# What is needed
The number of lines holding the string "keepsake" is all that is wanted; count them in the records below.

# Source data
Content starts

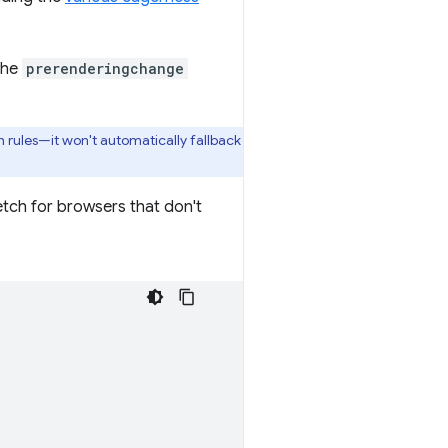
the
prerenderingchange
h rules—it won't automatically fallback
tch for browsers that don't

Content ends
Content starts

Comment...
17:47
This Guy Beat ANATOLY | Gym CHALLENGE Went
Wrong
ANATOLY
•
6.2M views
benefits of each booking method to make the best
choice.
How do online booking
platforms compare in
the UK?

Content ends
Content starts

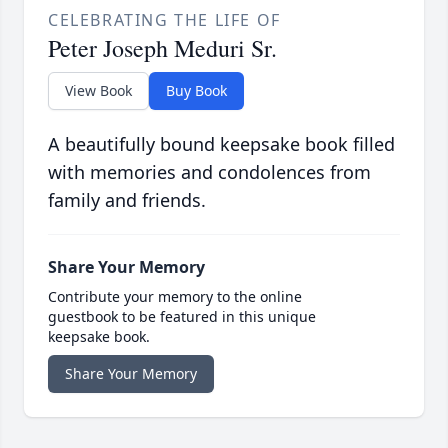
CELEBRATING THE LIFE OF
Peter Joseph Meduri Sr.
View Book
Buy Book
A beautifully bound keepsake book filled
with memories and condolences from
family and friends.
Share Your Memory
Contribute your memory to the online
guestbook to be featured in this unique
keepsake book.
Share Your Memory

Content ends

# Solution to the problem
2